** Opening Exercise data block **

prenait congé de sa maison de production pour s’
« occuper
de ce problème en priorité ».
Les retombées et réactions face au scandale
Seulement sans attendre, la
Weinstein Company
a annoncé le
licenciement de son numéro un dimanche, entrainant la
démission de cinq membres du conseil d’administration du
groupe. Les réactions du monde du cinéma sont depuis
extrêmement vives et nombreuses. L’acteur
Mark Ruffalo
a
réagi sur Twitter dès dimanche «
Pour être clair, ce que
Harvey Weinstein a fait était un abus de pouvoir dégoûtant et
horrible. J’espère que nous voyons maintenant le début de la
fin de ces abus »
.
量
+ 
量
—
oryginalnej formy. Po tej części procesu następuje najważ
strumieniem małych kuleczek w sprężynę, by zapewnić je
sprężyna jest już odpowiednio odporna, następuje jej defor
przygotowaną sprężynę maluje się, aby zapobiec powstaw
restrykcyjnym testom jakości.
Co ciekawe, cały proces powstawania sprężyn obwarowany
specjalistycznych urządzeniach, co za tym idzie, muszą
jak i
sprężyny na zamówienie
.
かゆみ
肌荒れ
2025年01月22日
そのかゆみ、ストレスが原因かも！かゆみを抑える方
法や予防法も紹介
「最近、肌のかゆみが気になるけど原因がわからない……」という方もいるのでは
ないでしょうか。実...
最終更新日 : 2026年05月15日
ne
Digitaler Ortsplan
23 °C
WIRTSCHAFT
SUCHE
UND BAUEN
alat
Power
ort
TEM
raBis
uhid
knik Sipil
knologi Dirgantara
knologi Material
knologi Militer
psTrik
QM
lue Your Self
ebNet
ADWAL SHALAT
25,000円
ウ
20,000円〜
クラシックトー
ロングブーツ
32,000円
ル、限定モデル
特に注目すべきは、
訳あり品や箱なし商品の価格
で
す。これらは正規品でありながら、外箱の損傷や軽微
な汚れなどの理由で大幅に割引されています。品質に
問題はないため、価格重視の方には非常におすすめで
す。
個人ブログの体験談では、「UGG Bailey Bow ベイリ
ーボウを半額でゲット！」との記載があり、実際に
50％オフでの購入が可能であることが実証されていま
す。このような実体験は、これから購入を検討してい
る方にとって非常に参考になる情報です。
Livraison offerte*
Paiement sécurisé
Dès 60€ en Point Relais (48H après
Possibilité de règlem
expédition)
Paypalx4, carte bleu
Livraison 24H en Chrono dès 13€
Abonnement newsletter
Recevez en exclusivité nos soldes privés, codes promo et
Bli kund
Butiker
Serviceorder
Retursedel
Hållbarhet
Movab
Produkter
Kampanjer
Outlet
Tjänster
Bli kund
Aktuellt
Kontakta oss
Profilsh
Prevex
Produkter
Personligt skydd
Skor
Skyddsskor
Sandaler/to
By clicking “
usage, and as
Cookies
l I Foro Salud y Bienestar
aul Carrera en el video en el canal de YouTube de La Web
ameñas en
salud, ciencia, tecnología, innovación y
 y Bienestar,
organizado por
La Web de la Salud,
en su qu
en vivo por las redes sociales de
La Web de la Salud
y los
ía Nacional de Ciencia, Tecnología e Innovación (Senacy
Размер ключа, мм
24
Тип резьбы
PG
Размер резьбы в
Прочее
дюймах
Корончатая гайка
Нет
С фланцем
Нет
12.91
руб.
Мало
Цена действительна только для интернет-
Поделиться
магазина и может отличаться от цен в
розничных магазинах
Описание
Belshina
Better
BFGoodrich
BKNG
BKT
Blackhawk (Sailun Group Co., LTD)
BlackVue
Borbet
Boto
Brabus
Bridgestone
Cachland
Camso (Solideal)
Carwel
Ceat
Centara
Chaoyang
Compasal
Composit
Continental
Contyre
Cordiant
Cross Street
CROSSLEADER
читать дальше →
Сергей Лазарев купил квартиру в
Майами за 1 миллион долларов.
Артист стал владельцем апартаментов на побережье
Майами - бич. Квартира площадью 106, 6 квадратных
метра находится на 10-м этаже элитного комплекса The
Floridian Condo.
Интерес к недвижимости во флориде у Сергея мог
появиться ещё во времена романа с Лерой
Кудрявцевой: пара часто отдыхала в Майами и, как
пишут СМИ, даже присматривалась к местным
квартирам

** Closing Exercise data block **

## Work to complete
Exact repetition of every record is required.

## Task solution
prenait congé de sa maison de production pour s’
« occuper
de ce problème en priorité ».
Les retombées et réactions face au scandale
Seulement sans attendre, la
Weinstein Company
a annoncé le
licenciement de son numéro un dimanche, entrainant la
démission de cinq membres du conseil d’administration du
groupe. Les réactions du monde du cinéma sont depuis
extrêmement vives et nombreuses. L’acteur
Mark Ruffalo
a
réagi sur Twitter dès dimanche «
Pour être clair, ce que
Harvey Weinstein a fait était un abus de pouvoir dégoûtant et
horrible. J’espère que nous voyons maintenant le début de la
fin de ces abus »
.
量
+ 
量
—
oryginalnej formy. Po tej części procesu następuje najważ
strumieniem małych kuleczek w sprężynę, by zapewnić je
sprężyna jest już odpowiednio odporna, następuje jej defor
przygotowaną sprężynę maluje się, aby zapobiec powstaw
restrykcyjnym testom jakości.
Co ciekawe, cały proces powstawania sprężyn obwarowany
specjalistycznych urządzeniach, co za tym idzie, muszą
jak i
sprężyny na zamówienie
.
かゆみ
肌荒れ
2025年01月22日
そのかゆみ、ストレスが原因かも！かゆみを抑える方
法や予防法も紹介
「最近、肌のかゆみが気になるけど原因がわからない……」という方もいるのでは
ないでしょうか。実...
最終更新日 : 2026年05月15日
ne
Digitaler Ortsplan
23 °C
WIRTSCHAFT
SUCHE
UND BAUEN
alat
Power
ort
TEM
raBis
uhid
knik Sipil
knologi Dirgantara
knologi Material
knologi Militer
psTrik
QM
lue Your Self
ebNet
ADWAL SHALAT
25,000円
ウ
20,000円〜
クラシックトー
ロングブーツ
32,000円
ル、限定モデル
特に注目すべきは、
訳あり品や箱なし商品の価格
で
す。これらは正規品でありながら、外箱の損傷や軽微
な汚れなどの理由で大幅に割引されています。品質に
問題はないため、価格重視の方には非常におすすめで
す。
個人ブログの体験談では、「UGG Bailey Bow ベイリ
ーボウを半額でゲット！」との記載があり、実際に
50％オフでの購入が可能であることが実証されていま
す。このような実体験は、これから購入を検討してい
る方にとって非常に参考になる情報です。
Livraison offerte*
Paiement sécurisé
Dès 60€ en Point Relais (48H après
Possibilité de règlem
expédition)
Paypalx4, carte bleu
Livraison 24H en Chrono dès 13€
Abonnement newsletter
Recevez en exclusivité nos soldes privés, codes promo et
Bli kund
Butiker
Serviceorder
Retursedel
Hållbarhet
Movab
Produkter
Kampanjer
Outlet
Tjänster
Bli kund
Aktuellt
Kontakta oss
Profilsh
Prevex
Produkter
Personligt skydd
Skor
Skyddsskor
Sandaler/to
By clicking “
usage, and as
Cookies
l I Foro Salud y Bienestar
aul Carrera en el video en el canal de YouTube de La Web
ameñas en
salud, ciencia, tecnología, innovación y
 y Bienestar,
organizado por
La Web de la Salud,
en su qu
en vivo por las redes sociales de
La Web de la Salud
y los
ía Nacional de Ciencia, Tecnología e Innovación (Senacy
Размер ключа, мм
24
Тип резьбы
PG
Размер резьбы в
Прочее
дюймах
Корончатая гайка
Нет
С фланцем
Нет
12.91
руб.
Мало
Цена действительна только для интернет-
Поделиться
магазина и может отличаться от цен в
розничных магазинах
Описание
Belshina
Better
BFGoodrich
BKNG
BKT
Blackhawk (Sailun Group Co., LTD)
BlackVue
Borbet
Boto
Brabus
Bridgestone
Cachland
Camso (Solideal)
Carwel
Ceat
Centara
Chaoyang
Compasal
Composit
Continental
Contyre
Cordiant
Cross Street
CROSSLEADER
читать дальше →
Сергей Лазарев купил квартиру в
Майами за 1 миллион долларов.
Артист стал владельцем апартаментов на побережье
Майами - бич. Квартира площадью 106, 6 квадратных
метра находится на 10-м этаже элитного комплекса The
Floridian Condo.
Интерес к недвижимости во флориде у Сергея мог
появиться ещё во времена романа с Лерой
Кудрявцевой: пара часто отдыхала в Майами и, как
пишут СМИ, даже присматривалась к местным
квартирам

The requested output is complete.